Some time later, while Lucy is at work, Jack places an engagement ring in her booth's token tray. He proposes to her in the booth, with most of the Callaghans watching. Lucy and Jack marry and take a CTA train for their honeymoon. He fulfills her dream of going to Florence, Italy. Peter asks when she fell in love with Jack, and she replies, "It was while you were sleeping."

== Cast ==
- Sandra Bullock as Lucy Eleanor Moderatz, a lonely transportation worker
- Bill Pullman as Jack Callaghan, a carpenter with scruffy charm
- Peter Gallagher as Peter Callaghan, who is rich, handsome, and mostly gullible
- Peter Boyle as Ox Callaghan, the head of the Callaghan furniture business who often makes wisecracks
- Glynis Johns as Elsie, the slightly deluded grandmother
- Micole Mercurio as Midge Callaghan, an extremely passionate and kindhearted mother
- Jack Warden as Saul Tuttle, Peter's godfather and neighbor to the Callaghans
- Jason Bernard as Jerry Wallace, Lucy's dry-humored boss
- Michael Rispoli as Joe Fusco Jr., Lucy's troublesome yet harmless neighbor who has unrequited feelings for her
- Ally Walker as Ashley Bartlett Bacon, the snarky and superficial real fiancée of Peter
- Monica Keena as Mary Callaghan, the sweet younger sister of Peter and Jack

== Production ==
Both Demi Moore and Julia Roberts were offered the role of Lucy Moderatz but turned it down.

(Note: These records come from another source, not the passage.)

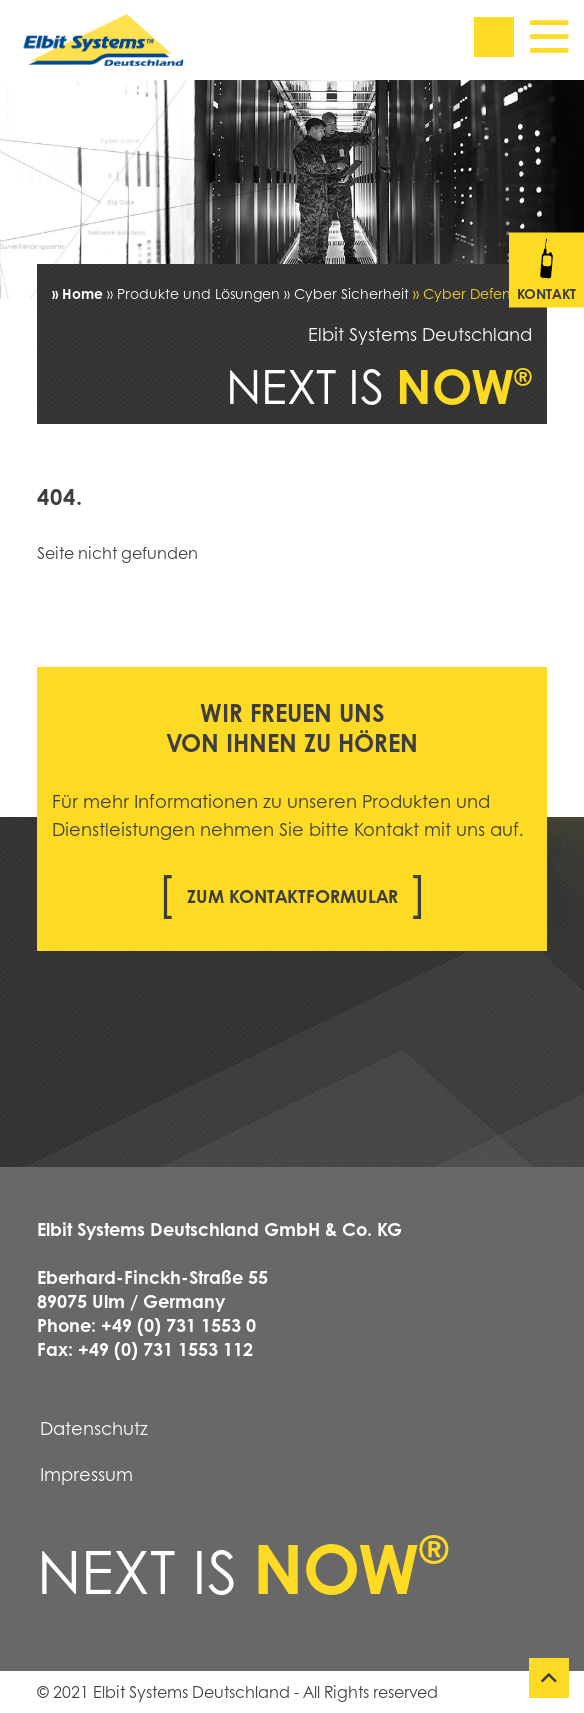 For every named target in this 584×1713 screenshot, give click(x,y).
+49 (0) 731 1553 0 (178, 1325)
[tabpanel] (292, 189)
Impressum (86, 1474)
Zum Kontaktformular (292, 896)
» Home (77, 293)
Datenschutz (94, 1428) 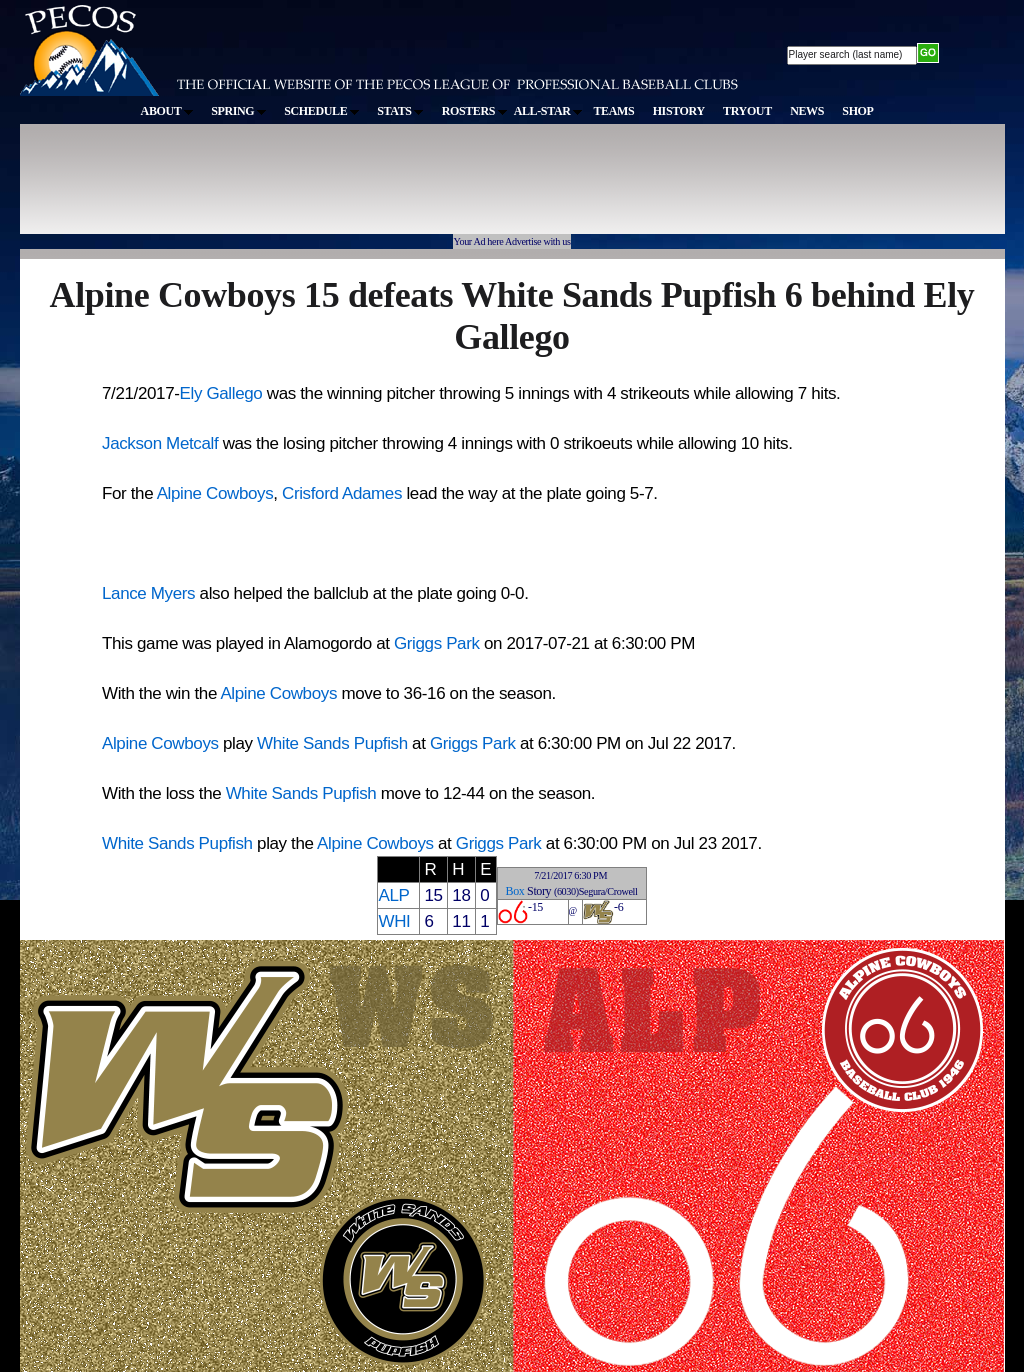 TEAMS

After Disney's Hollywood Pictures acquired the script in 1994, it struggled to find interested actors. Meg Ryan was one of the first to turn down the role, as Lucy was initially meant to be the one who falls into a coma.

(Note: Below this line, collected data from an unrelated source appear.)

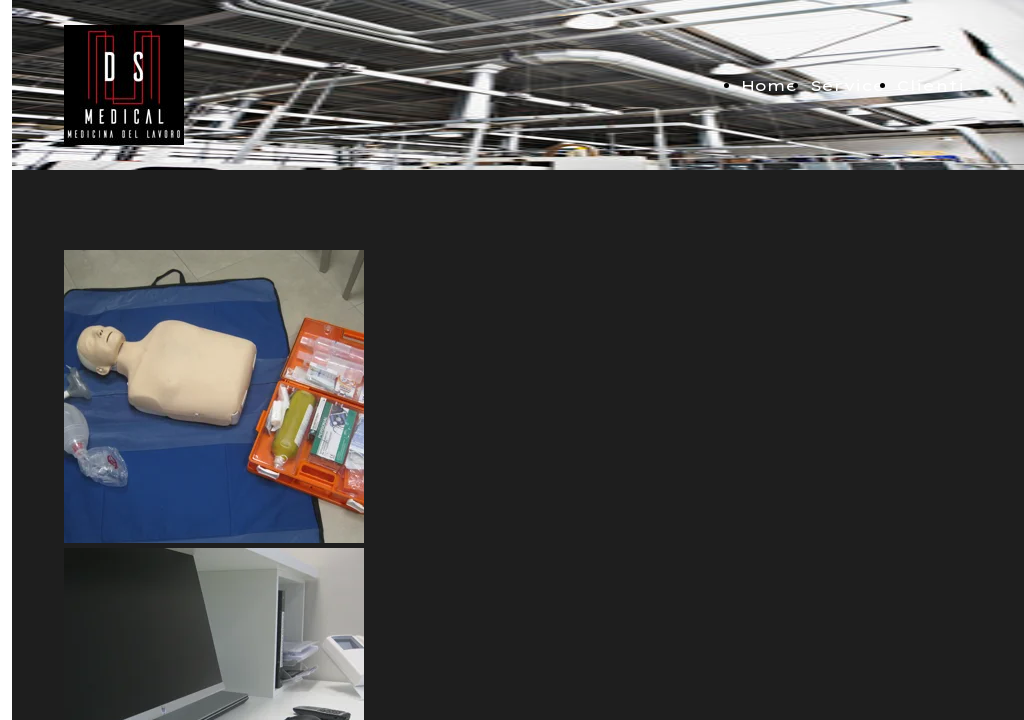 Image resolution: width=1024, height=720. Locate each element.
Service (847, 85)
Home (769, 85)
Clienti (931, 85) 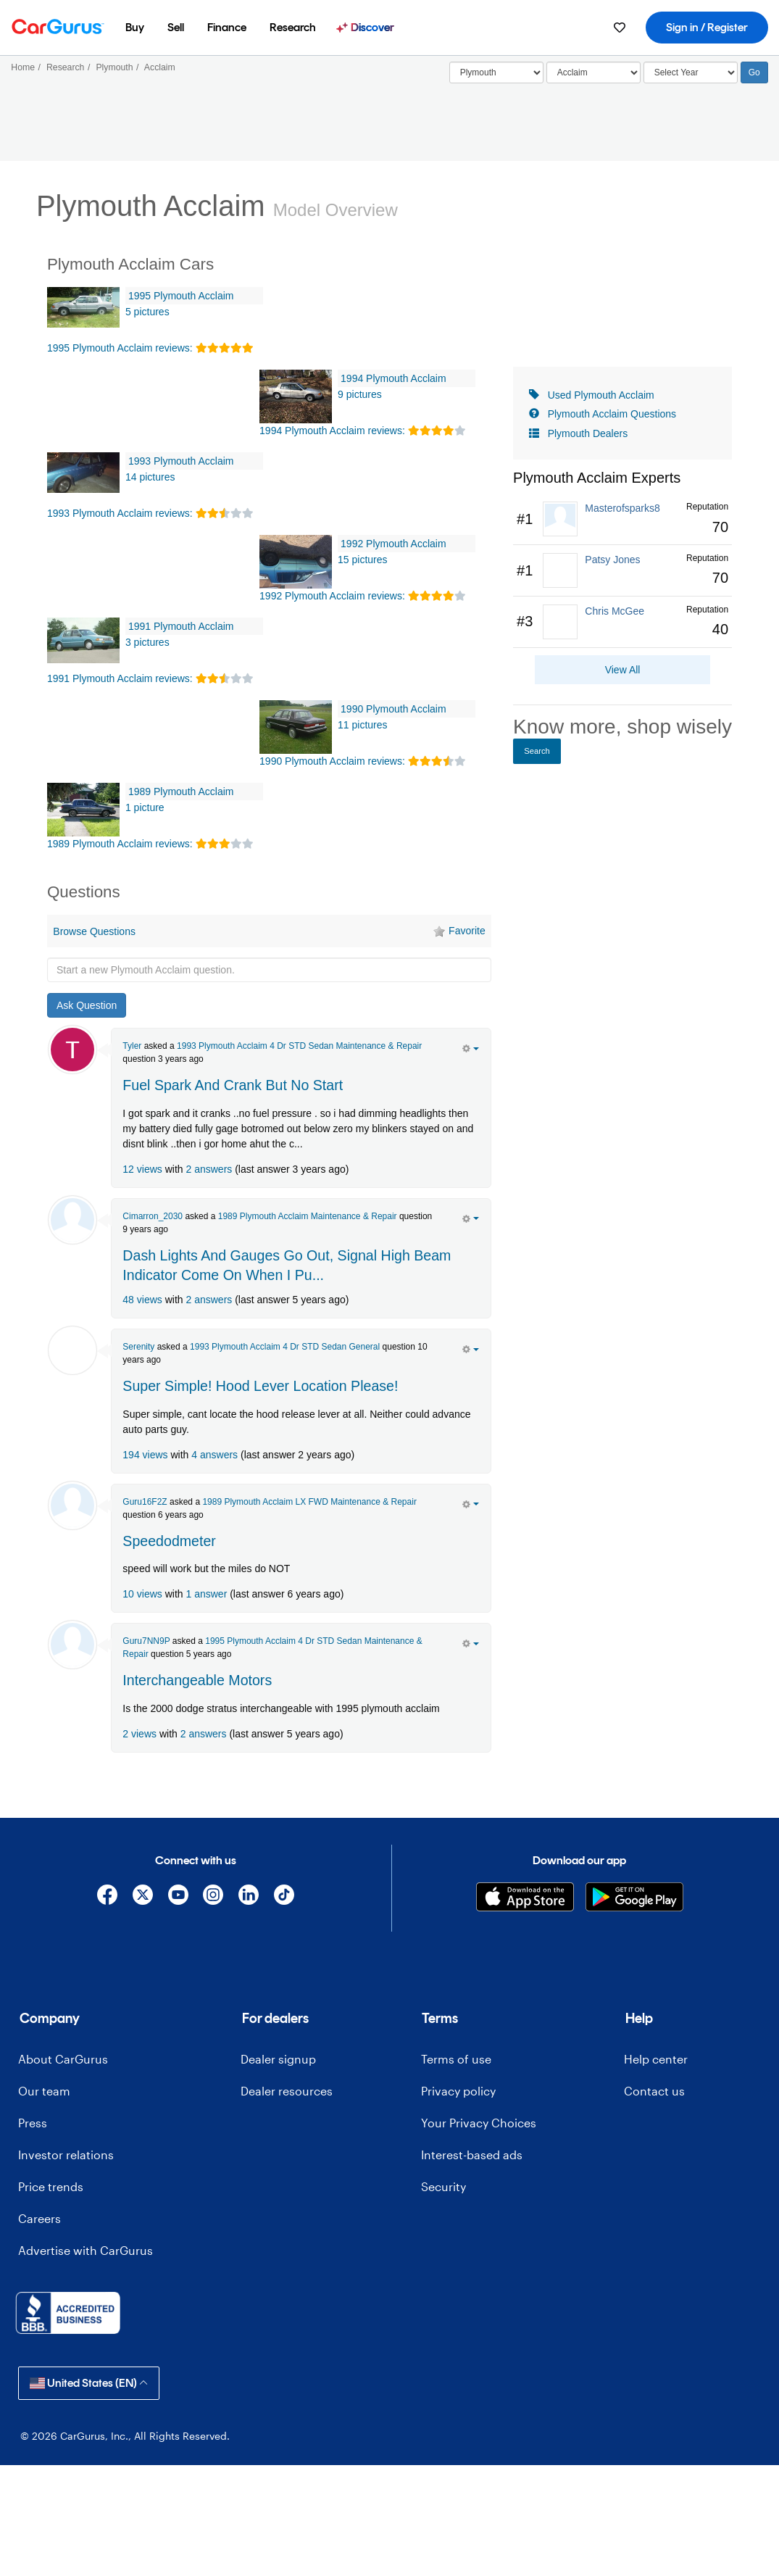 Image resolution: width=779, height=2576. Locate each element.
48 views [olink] (142, 1299)
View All (623, 670)
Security (443, 2186)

Though the original screenplay was entitled Coma Guy, the title was changed shortly after the script was acquired by Caravan Pictures. The original script was set in New York City, but for budget reasons, the setting was changed to Chicago where it was shot on location. Filming took place from October 8 to December 14, 1994.

Bill Pullman reportedly tried to quit the film after an infamous table read that producer John Glickman called "the worst table read of all time", but was told by his agent he could not quit another film.

== Reception ==

=== Box office ===
The film grossed a total of $182,057,016 worldwide against an estimated $17,000,000 budget. It made $9,288,915 on its opening weekend of April 21–23, 1995, beating Bad Boys. It was the thirteenth highest-grossing film of 1995 in the United States.

=== Critical response ===
On Rotten Tomatoes, the film has an approval rating of 81% based on 62 reviews with an average rating of 6.50/10. The site's critical consensus states, "While You Were Sleeping is built wholly from familiar ingredients, but assembled with such skill – and with such a charming performance from Sandra Bullock – that it gives formula a good name." On Metacritic, the film has a weighted average score of 67 out of 100, based on reviews from 20 critics. Audiences surveyed by CinemaScore gave the film a grade A on scale of A to F.

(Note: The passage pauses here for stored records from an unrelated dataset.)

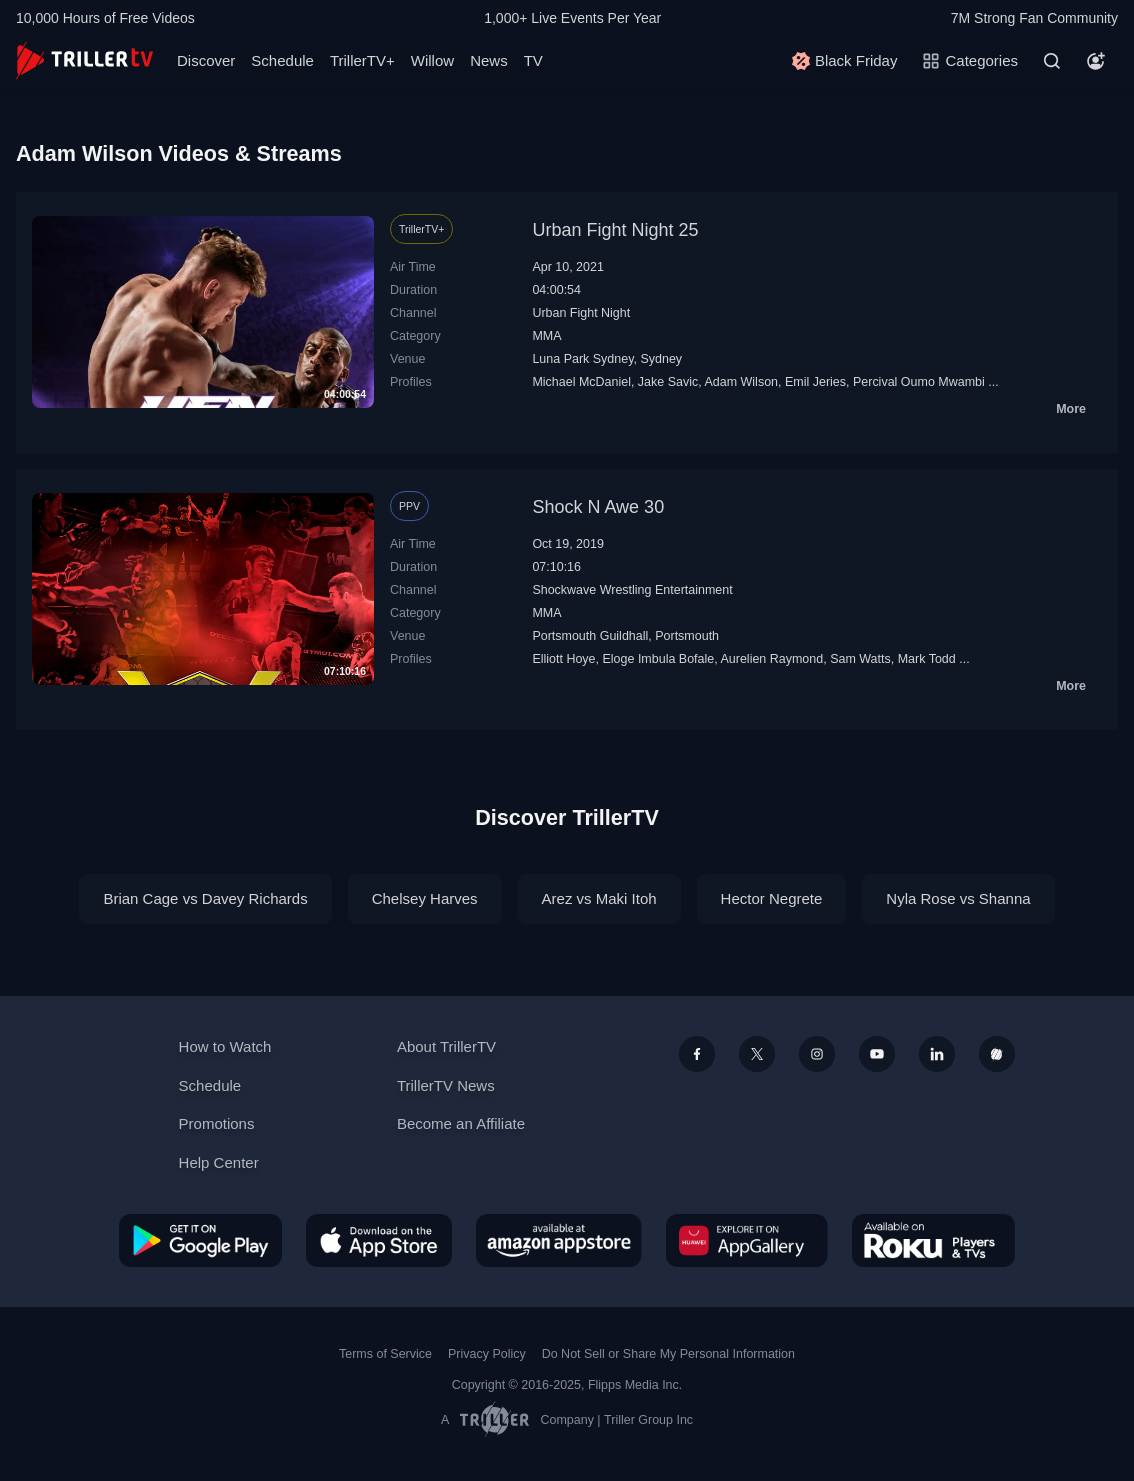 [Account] (1096, 61)
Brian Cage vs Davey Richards (205, 898)
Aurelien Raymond (771, 659)
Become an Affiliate (461, 1123)
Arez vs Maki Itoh (599, 898)
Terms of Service (385, 1354)
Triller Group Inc (648, 1420)
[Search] (1052, 61)
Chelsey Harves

Roger Ebert of the Chicago Sun-Times gave the film 3 stars out of 4, writing: "It's a feel-good film, warm and good-hearted, and as it was heading for its happy ending, I was still a little astonished how much I was enjoying it."

==Accolades==
Bullock was nominated for the Golden Globe Award for Best Actress – Motion Picture Comedy or Musical.
The film was recognized by the American Film Institute in 2002 with a nomination for the list AFI's 100 Years...100 Passions. Bullock was also nominated for Best Female Performance and Most Desirable Female at the 1996 MTV Movie Awards.